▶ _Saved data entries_
####

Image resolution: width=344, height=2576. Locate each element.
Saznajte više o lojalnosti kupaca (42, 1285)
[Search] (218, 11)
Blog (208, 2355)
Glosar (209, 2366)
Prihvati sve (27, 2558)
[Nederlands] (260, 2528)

####

▶ _Activity_
Your task is to retype all of the lines above exactly.

▶ _Expected answer_
Image resolution: width=344, height=2576. Locate each element.
Saznajte više o lojalnosti kupaca (42, 1285)
[Search] (218, 11)
Blog (208, 2355)
Glosar (209, 2366)
Prihvati sve (27, 2558)
[Nederlands] (260, 2528)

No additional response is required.